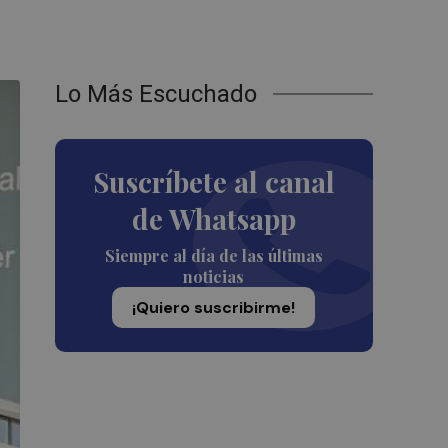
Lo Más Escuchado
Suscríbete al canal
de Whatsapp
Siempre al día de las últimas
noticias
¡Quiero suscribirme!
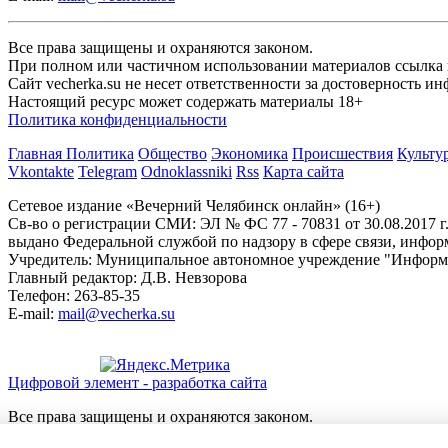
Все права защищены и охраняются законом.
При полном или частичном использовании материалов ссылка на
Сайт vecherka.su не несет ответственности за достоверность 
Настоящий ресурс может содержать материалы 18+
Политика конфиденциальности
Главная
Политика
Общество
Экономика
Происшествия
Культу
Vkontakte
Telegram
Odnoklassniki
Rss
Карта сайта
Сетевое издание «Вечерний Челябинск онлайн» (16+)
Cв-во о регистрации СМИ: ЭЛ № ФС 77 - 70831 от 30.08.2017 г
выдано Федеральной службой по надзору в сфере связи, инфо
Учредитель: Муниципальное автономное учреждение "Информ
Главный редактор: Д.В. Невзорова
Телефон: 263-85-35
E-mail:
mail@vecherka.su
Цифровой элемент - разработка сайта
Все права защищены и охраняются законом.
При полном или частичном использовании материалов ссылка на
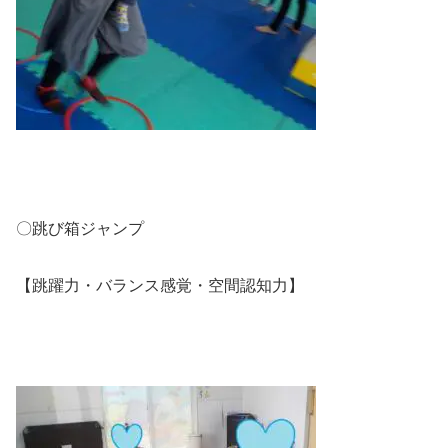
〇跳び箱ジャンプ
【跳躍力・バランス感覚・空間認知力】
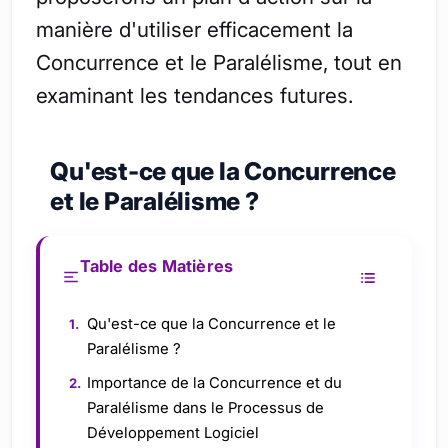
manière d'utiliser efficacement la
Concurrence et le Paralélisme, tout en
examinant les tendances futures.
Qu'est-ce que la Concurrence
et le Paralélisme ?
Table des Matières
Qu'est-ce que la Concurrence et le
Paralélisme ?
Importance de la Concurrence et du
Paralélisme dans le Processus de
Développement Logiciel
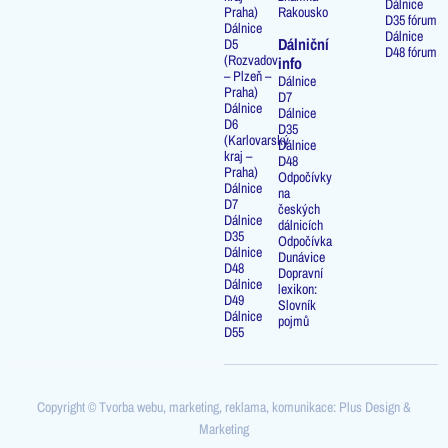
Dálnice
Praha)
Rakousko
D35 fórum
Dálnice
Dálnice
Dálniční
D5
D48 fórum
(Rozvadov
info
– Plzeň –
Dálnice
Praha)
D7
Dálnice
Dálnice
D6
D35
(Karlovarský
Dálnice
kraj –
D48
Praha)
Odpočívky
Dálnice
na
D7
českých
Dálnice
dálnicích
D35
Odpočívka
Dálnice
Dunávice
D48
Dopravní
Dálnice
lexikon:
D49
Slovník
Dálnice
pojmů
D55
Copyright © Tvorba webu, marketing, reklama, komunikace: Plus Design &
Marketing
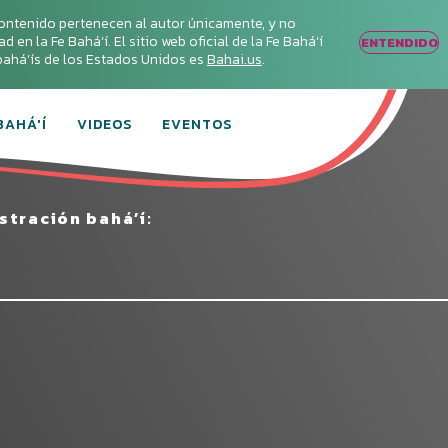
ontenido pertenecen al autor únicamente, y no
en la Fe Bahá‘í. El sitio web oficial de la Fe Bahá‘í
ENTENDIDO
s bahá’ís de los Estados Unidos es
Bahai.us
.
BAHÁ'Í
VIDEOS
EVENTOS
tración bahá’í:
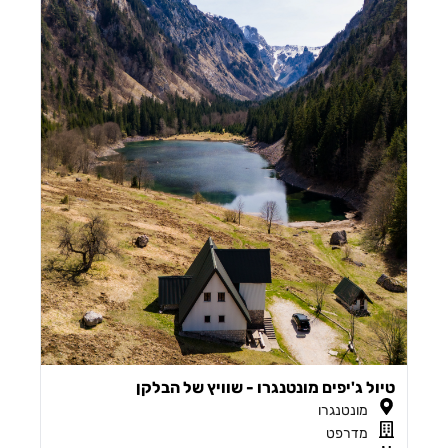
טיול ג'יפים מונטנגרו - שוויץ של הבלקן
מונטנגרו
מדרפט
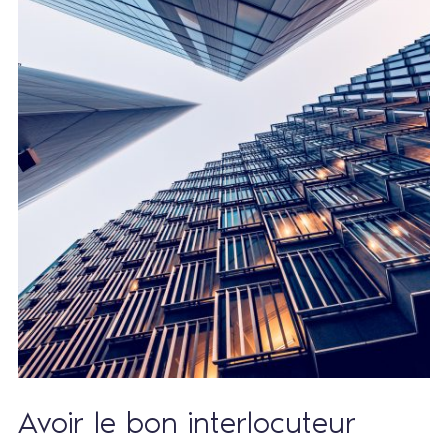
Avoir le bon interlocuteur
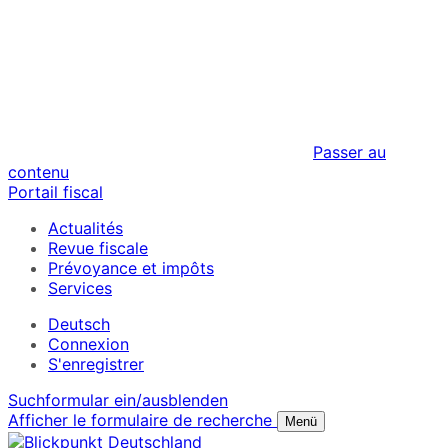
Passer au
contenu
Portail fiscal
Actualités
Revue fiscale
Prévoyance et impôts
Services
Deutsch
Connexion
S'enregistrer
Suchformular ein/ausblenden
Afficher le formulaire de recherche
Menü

◆ ◆ ◆ ◆ ◆

Aside from the pictures, repeat the listing exactly.

**Answer section**:
Lo Más Escuchado
Suscríbete al canal
de Whatsapp
Siempre al día de las últimas
noticias
¡Quiero suscribirme!
Все права защищены и охраняются законом.
При полном или частичном использовании материалов ссылка на
Сайт vecherka.su не несет ответственности за достоверность 
Настоящий ресурс может содержать материалы 18+
Политика конфиденциальности
Главная
Политика
Общество
Экономика
Происшествия
Культу
Vkontakte
Telegram
Odnoklassniki
Rss
Карта сайта
Сетевое издание «Вечерний Челябинск онлайн» (16+)
Cв-во о регистрации СМИ: ЭЛ № ФС 77 - 70831 от 30.08.2017 г
выдано Федеральной службой по надзору в сфере связи, инфо
Учредитель: Муниципальное автономное учреждение "Информ
Главный редактор: Д.В. Невзорова
Телефон: 263-85-35
E-mail:
mail@vecherka.su
Цифровой элемент - разработка сайта
Все права защищены и охраняются законом.
При полном или частичном использовании материалов ссылка на
〇跳び箱ジャンプ
【跳躍力・バランス感覚・空間認知力】
manière d'utiliser efficacement la
Concurrence et le Paralélisme, tout en
examinant les tendances futures.
Qu'est-ce que la Concurrence
et le Paralélisme ?
Table des Matières
Qu'est-ce que la Concurrence et le
Paralélisme ?
Importance de la Concurrence et du
Paralélisme dans le Processus de
Développement Logiciel
Dálnice
Praha)
Rakousko
D35 fórum
Dálnice
Dálnice
Dálniční
D5
D48 fórum
(Rozvadov
info
– Plzeň –
Dálnice
Praha)
D7
Dálnice
Dálnice
D6
D35
(Karlovarský
Dálnice
kraj –
D48
Praha)
Odpočívky
Dálnice
na
D7
českých
Dálnice
dálnicích
D35
Odpočívka
Dálnice
Dunávice
D48
Dopravní
Dálnice
lexikon:
D49
Slovník
Dálnice
pojmů
D55
Copyright © Tvorba webu, marketing, reklama, komunikace: Plus Design &
Marketing
ontenido pertenecen al autor únicamente, y no
en la Fe Bahá‘í. El sitio web oficial de la Fe Bahá‘í
ENTENDIDO
s bahá’ís de los Estados Unidos es
Bahai.us
.
BAHÁ'Í
VIDEOS
EVENTOS
tración bahá’í:
טיול ג'יפים מונטנגרו - שוויץ של הבלקן
מונטנגרו
מדרפט
Avoir le bon interlocuteur
Passer au
contenu
Portail fiscal
Actualités
Revue fiscale
Prévoyance et impôts
Services
Deutsch
Connexion
S'enregistrer
Suchformular ein/ausblenden
Afficher le formulaire de recherche
Menü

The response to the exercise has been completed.